The following codes draw the scatter plot of 1-h IVS vs. SH with the log-linear regression curve overlapped, which also reproduce Figure 1.(B) of Jeffrey Shaman et al. (2010).
# get fitted value to plot regression curve
ivs$fit.val <- exp(predict(loglm))
ivs <- ivs[with(ivs, order(q)), ]
# plot percentage viable virus vs. specific humidity
par(pty = "s")
plot(x = ivs$q, y = ivs$PV, col = "red", pch = 3, lwd = 3,
xaxt = "n", yaxt = "n", xlim = c(0, 0.03), ylim = c(0, 100),
xaxs = "i", yaxs = "i", xlab = "", ylab = "",
main = "Influenza Virus Survival\n Regression on Specific Humidity")
title(xlab = "Specific Humidity (kg/kg)", ylab = "Percent Viable (%)", mgp = c(2, 1, 0))
# plot regression curve
lines(x = ivs$q, y = ivs$fit.val, lty = "dashed", lwd = 4)
axis(side = 1, at = seq(0, 0.03, by = 0.01), labels = c("0", "0.01", "0.02", "0.03"),
tck = 0.01, padj = -0.5)
axis(side = 2, at = seq(0, 100, by = 20), tck = 0.01, las = 2, hadj = 0.5)
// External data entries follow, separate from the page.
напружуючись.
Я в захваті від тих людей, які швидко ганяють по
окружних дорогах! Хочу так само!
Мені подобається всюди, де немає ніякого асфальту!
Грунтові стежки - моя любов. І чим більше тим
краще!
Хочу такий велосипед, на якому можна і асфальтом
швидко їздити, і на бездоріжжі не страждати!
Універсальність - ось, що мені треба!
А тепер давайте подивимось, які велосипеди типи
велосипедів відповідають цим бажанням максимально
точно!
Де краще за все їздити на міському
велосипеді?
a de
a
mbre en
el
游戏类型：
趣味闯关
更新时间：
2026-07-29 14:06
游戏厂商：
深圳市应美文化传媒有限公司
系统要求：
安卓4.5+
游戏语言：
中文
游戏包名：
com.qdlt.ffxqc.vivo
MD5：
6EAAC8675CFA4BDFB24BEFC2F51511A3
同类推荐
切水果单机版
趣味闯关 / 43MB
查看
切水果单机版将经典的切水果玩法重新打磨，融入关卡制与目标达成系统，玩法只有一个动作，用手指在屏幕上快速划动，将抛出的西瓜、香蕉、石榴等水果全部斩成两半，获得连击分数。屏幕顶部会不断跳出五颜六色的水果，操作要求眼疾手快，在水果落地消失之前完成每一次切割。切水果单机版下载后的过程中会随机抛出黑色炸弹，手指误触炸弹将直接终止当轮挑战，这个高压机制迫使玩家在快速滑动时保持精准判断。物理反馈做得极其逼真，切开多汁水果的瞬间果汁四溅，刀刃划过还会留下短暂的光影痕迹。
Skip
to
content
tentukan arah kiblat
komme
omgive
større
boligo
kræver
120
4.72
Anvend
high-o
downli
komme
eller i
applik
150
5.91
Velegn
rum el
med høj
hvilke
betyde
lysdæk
axis(side = 3, at = seq(0, 0.03, by = 0.01), labels = FALSE, tck = 0.01)
axis(side = 4, at = seq(0, 100, by = 20), labels = FALSE, tck = 0.01)
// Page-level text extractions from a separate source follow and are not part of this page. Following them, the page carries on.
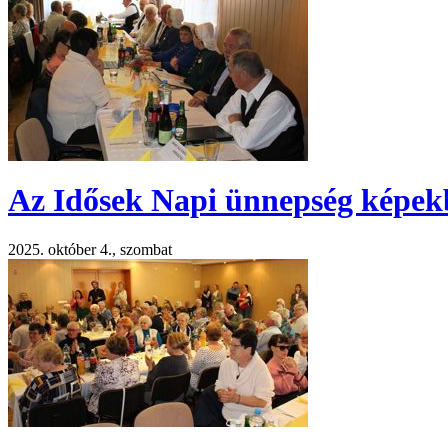
Az Idősek Napi ünnepség képek
2025. október 4., szombat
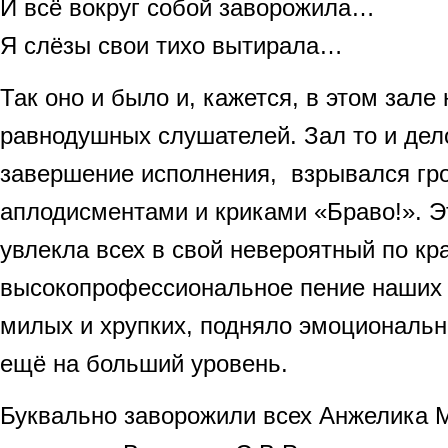
И всё вокруг собой заворожила…
Я слёзы свои тихо вытирала…
Так оно и было и, кажется, в этом зале
равнодушных слушателей. Зал то и дел
завершение исполнения, взрывался гр
аплодисментами и криками «Браво!». 
увлекла всех в свой невероятный по кра
высокопрофессиональное пение наших 
милых и хрупких, подняло эмоциональн
ещё на больший уровень.
Буквально заворожили всех Анжелика 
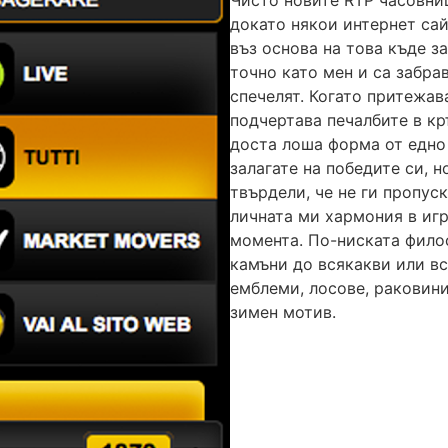
докато някои интернет са
въз основа на това къде з
точно като мен и са забра
спечелят. Когато притежав
подчертава печалбите в кр
доста лоша форма от едно
залагате на победите си, н
твърдели, че не ги пропуск
личната ми хармония в игр
момента. По-ниската фило
камъни до всякакви или в
емблеми, лосове, раковини
зимен мотив.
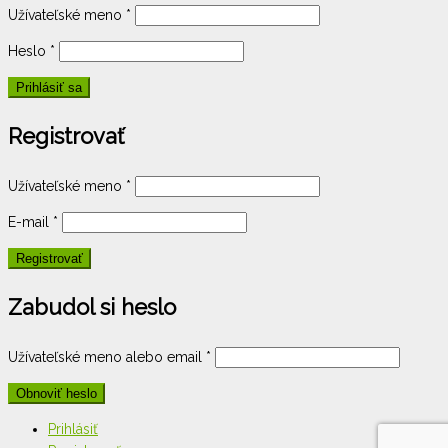
Užívateľské meno
*
Heslo
*
Registrovať
Užívateľské meno
*
E-mail
*
Zabudol si heslo
Užívateľské meno alebo email
*
Prihlásiť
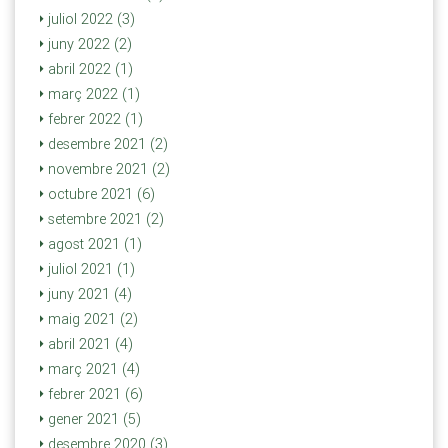
juliol 2022 (3)
juny 2022 (2)
abril 2022 (1)
març 2022 (1)
febrer 2022 (1)
desembre 2021 (2)
novembre 2021 (2)
octubre 2021 (6)
setembre 2021 (2)
agost 2021 (1)
juliol 2021 (1)
juny 2021 (4)
maig 2021 (2)
abril 2021 (4)
març 2021 (4)
febrer 2021 (6)
gener 2021 (5)
desembre 2020 (3)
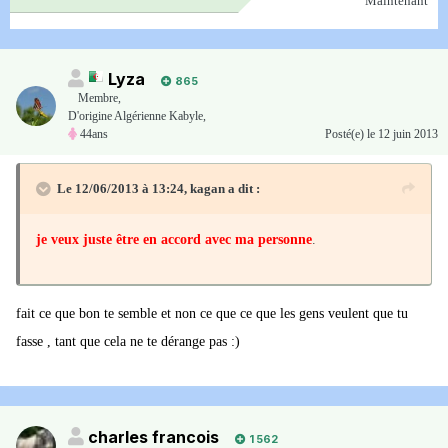
Maintenant
Lyza
865
Membre
,
D'origine Algérienne Kabyle,
44ans
Posté(e)
le 12 juin 2013
Le 12/06/2013 à 13:24, kagan a dit :
je veux juste être en accord avec ma personne
.
fait ce que bon te semble et non ce que ce que les gens veulent que tu
fasse , tant que cela ne te dérange pas :)
charles francois
1 562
legend(0.011, 95, legend = c("1 Hour Viability", "p < 0.0001"), pch = c(3, NA),
col = c("red", "black"), lty = c(NA, "dashed"), lwd = c(3, 4), seg.len = 5)
As shown in the above two log-linear regressions of IVT and IVS data on SH, the almost equivalent coefficient estimates and the similar p-values verify the correctness of various AH measures calculated by humidity package.
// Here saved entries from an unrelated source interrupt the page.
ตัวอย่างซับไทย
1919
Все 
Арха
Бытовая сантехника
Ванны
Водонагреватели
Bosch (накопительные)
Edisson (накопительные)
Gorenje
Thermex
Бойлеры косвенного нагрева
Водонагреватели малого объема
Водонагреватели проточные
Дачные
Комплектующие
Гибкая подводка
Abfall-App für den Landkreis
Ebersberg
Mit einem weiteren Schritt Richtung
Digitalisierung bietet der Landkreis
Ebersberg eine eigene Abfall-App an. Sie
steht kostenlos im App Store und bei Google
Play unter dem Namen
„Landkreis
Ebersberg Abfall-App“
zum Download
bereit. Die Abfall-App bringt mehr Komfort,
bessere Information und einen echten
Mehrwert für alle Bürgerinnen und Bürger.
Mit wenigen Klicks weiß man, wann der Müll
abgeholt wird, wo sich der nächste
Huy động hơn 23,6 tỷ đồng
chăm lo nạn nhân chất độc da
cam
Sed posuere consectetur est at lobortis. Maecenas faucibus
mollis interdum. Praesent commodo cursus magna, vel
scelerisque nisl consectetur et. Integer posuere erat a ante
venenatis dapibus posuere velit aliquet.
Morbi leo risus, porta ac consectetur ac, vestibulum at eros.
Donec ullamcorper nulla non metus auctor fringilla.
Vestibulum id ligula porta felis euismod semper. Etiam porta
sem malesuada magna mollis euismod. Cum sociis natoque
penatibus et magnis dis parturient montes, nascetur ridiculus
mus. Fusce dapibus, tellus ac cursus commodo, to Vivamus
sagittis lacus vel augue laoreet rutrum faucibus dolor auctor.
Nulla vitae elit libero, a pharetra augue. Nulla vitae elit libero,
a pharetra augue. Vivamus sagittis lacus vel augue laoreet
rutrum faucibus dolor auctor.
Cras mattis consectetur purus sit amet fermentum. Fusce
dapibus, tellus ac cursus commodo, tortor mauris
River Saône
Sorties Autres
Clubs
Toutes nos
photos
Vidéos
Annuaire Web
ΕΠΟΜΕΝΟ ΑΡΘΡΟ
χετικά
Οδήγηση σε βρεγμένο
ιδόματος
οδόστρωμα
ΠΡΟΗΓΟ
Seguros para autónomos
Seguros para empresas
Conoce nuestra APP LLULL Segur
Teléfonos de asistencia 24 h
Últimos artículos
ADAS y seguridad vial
The initial version of this vignette included only the log-linear regression of IVS on SH. Thank Dr. Andrei R. Akhmetzhanov from Hokkaido University, Japan for pointing out that the final choice of a = −180 in Jeffrey Shaman et al. (2010) was based on the log-linear regression of IVT on SH.